Highly Intelligent People Are Slower To Answer Complex Problems

People who score highly on intelligence tests answer simple questions more quickly than their less intelligent counterparts. However, when the problems get more challenging, the situation reverses, at least for a certain type of question. Faced with these, intelligent people take their time but are much more likely to get the answer right. The findings upend some assumptions and might justify changes in test procedures, but have been backed up with brain network models (BNMs) that replicate the connectivity of individuals’ brains.

In the popular imagination, thinking fast is usually associated with intelligence, and many studies support this idea, but they might not have been considering a wide enough range of measures.

Professor Petra Ritter of the Berlin Institute of Health in der Charité is seeking to make simulations that mimic the characteristics of individual human brains.
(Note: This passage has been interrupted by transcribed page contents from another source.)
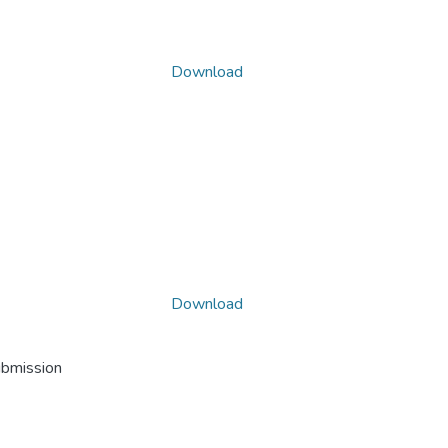
Download
Download
ubmission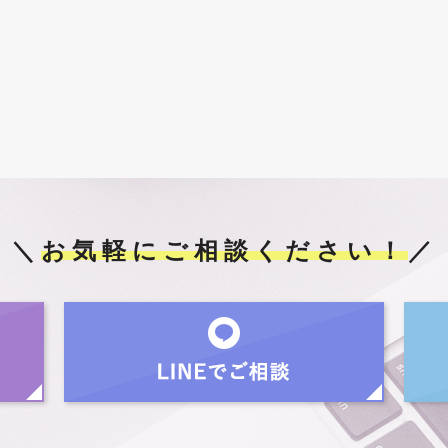
＼
お気軽にご相談ください！
／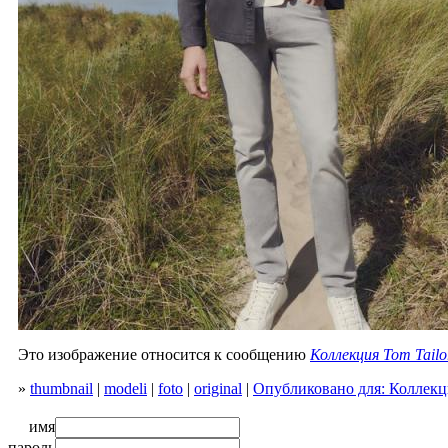
Это изображение относится к сообщению
Коллекция Tom Tailo
»
thumbnail
|
modeli
|
foto
|
original
|
Опубликовано для: Коллекци
имя
пароль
To make these BNMs accurate, Ritter and colleagues drew on data from 1,176 participants in the Human Connectome Project, which uses fMRIs to observe the way brain connections engage when challenged and at rest. In Nature Communications, they announce a mix of expected and quite surprising findings.
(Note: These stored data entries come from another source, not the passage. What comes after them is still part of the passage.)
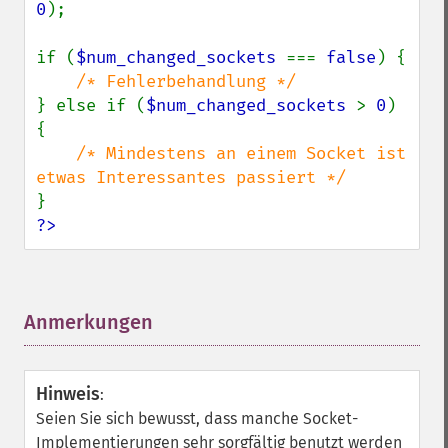
0
);

if (
$num_changed_sockets 
=== 
false
) {

} else if (
$num_changed_sockets 
> 
0
) 
{

/* Mindestens an einem Socket ist 
?>
Anmerkungen
¶
Hinweis
:
Seien Sie sich bewusst, dass manche Socket-
Implementierungen sehr sorgfältig benutzt werden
The tests involved showing participants a series of patterns and asking them to identify the rules behind them, starting with an easy task and getting progressively harder. The IQs of all the participants were measured using conventional tests and Ritter explored the relationship between activation patterns, measured IQ, and test performance. 

“It’s the right excitation-inhibition balance of neurons that influences decision-making and more or less enables a person to solve problems,” Ritter said in a statement. 

The more intelligent participants, who were also generally those with greater brain synchronization, were able to see the solution to the easy problems quickly. However, as the complexity increased their big advantage was to have the patience to wait until all areas of the brain had done the processing required, rather than leaping in when only some of it was solved.

In the face of harder questions, synchronization correlated with slower responses. Where less synchronized brains jumped to conclusions, the neural circuits of the frontal lobe of more synchronized brains held back from reaching decisions until the whole brain had time to do the necessary processing. The results were confirmed with a subset of 650 participants with whom more detailed observations were available.

"In more challenging tasks, you have to store previous progress in working memory while you explore other solution paths and then integrate these into each other,” said lead author Professor Michael Schirner. “This gathering of evidence for a particular solution may sometimes take longer, but it also leads to better results.”

Ritter was able to achieve her goal of replicating these features of human brains in silicon, creating individual BNMs whose connectivity resembled those of each participant. “We found out in the process that these in silico brains behave differently from one another – and in the same way as their biological counterparts,” Ritter said.

Ritter hopes that developing artificial brains that simulate individual real ones will help identify targets for interventions on a case-by-case basis for sufferers of neurodegenerative diseases.

Meanwhile, it might be worth reviewing the way exams are conducted. If what Schirner and Ritter found applies to other sorts of challenges, tight time limits might be good for tests involving lots of relatively simple questions. Where students need to answer small numbers of more involved problems, however, restricting by time may be a very bad way to find the most promising candidates. 

Time being a limited resource, however, it’s not surprising everyone from intelligence researchers to those setting entrance exams for universities prefer to keep things short.